Existem de fato conflitos entre direitos de propriedade e função social da propriedade?


A mais recente constituição do país (1988), nos trouxe um dispositivo que até então parecia inédito para as normas estatais: a função social da propriedade. Segundo tal conceito, uma propriedade deveria não apenas cumprir com seus aspectos formais (documentação, impostos, etc.), mas também de uma maneira material: esta deveria ser de alguma forma produtível e constantemente utilizada pelo seu proprietário.

Esta imposição legal vem sendo constantemente evocada por ativistas nas defesas jurídicas do Movimento dos Trabalhadores Rurais Sem Terra (MST), um dos casos mais bem-sucedidos nesse aspecto é o da Fazenda Primavera, cuja reintegração de posse foi legalmente negada pois o alegado proprietário não conseguiu provar que efetivamente mantinha posse sobre aquela propriedade.

Boaventura de Sousa Santos, em sua análise das estratégias jurídico-políticas do MST, falará em uma “concepção liberal e individualista dos direitos de propriedade em vigor no Brasil”[1]. O autor também aponta conflitos entre direitos de propriedade e a já mencionada função social da propriedade, onde a segunda deverá prevalecer por estar em conformidade com os direitos humanos.
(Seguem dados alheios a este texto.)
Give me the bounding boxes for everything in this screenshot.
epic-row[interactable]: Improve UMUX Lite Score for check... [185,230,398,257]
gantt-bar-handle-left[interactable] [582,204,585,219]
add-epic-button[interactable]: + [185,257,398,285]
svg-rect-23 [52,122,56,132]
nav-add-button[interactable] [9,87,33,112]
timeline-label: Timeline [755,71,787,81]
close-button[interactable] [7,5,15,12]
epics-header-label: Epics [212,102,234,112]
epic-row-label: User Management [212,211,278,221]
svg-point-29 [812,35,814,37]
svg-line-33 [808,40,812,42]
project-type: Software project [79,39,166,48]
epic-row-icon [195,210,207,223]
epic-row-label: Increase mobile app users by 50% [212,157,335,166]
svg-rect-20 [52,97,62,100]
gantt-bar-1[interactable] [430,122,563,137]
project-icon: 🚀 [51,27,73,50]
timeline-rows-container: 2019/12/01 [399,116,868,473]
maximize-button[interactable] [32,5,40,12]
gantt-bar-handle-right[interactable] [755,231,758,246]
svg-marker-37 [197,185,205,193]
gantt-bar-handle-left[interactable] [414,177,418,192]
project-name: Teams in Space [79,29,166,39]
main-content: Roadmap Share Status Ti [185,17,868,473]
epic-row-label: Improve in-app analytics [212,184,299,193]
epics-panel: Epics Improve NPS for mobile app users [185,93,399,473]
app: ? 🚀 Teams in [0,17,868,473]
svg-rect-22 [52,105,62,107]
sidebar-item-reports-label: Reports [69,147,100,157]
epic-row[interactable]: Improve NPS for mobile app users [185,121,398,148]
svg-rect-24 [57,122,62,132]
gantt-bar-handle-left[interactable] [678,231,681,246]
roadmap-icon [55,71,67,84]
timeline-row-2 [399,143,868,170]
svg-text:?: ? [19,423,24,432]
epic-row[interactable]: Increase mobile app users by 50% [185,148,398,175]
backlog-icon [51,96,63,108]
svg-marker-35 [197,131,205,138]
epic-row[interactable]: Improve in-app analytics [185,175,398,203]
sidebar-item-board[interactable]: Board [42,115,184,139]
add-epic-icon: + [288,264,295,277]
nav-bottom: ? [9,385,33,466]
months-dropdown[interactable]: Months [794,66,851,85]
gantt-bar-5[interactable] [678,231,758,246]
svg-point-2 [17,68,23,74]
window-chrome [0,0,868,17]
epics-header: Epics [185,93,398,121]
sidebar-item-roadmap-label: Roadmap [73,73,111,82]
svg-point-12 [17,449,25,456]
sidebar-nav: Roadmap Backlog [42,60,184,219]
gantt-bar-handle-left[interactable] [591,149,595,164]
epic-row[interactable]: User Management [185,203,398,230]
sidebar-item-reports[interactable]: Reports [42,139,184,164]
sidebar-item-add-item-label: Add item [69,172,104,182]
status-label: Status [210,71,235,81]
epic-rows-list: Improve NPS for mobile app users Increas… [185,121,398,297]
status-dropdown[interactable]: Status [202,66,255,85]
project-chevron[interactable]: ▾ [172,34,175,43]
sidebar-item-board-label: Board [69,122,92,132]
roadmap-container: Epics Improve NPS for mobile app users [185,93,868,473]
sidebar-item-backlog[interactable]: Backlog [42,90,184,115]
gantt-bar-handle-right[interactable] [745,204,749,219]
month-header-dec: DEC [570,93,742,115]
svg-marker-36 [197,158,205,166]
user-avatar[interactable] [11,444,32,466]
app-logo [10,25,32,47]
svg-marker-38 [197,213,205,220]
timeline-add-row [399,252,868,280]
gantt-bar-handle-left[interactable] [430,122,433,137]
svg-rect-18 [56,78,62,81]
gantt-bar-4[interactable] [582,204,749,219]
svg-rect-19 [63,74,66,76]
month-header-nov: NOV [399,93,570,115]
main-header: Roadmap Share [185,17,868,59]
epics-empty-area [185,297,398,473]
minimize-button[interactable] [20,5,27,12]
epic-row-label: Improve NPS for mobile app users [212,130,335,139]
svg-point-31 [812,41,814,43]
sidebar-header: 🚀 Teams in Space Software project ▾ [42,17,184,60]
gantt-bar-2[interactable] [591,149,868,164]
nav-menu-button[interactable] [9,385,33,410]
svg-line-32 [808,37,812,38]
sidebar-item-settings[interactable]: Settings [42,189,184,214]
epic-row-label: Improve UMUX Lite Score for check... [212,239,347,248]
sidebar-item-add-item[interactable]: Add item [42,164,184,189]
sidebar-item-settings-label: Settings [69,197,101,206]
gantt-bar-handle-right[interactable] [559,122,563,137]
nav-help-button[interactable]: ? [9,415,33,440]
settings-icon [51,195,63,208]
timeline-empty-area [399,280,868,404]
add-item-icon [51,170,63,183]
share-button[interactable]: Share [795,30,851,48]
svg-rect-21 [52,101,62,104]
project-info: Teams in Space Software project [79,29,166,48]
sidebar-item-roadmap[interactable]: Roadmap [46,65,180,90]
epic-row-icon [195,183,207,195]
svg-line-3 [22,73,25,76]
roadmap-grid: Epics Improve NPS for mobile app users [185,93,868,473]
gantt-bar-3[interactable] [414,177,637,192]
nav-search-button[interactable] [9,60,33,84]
O que tentarei, de forma muito resumida, é demonstrar que a dita “função social da propriedade” estaria em plena conformidade até mesmo com as doutrinas liberal e libertária se estas fossem seguidas à risca, o que, ao meu ver, faz Boaventura estar equivocado neste ponto em específico.
Algo parecido com a função social da propriedade já havia aparecido em escritos liberais quase 300 anos da Constituição de 1988 ser promulgada. Se analisarmos John Locke, um dos liberais que mais versou sobre os direitos de propriedade, veremos que suas palavras são nítidas:

“(...) cada um guarda a propriedade de sua própria pessoa; sobre esta ninguém tem qualquer direito exceto ela. Podemos dizer que o trabalho de seu corpo e a obra produzida por suas mãos são propriedade sua. Sempre que ele tira um objeto do estado em que a natureza o colocou e deixou, mistura nisso o seu trabalho e a isso acrescenta algo que lhe pertence, por isso o tornando sua propriedade. Ao remover este objeto do estado comum em que a natureza o colocou, através do seu trabalho adiciona-lhe algo que excluiu o direito comum dos outros homens. Sendo este trabalho uma propriedade inquestionável do trabalhador, nenhum homem, exceto ele, pode ter o direito ao que o trabalho lhe acrescentou.”[2]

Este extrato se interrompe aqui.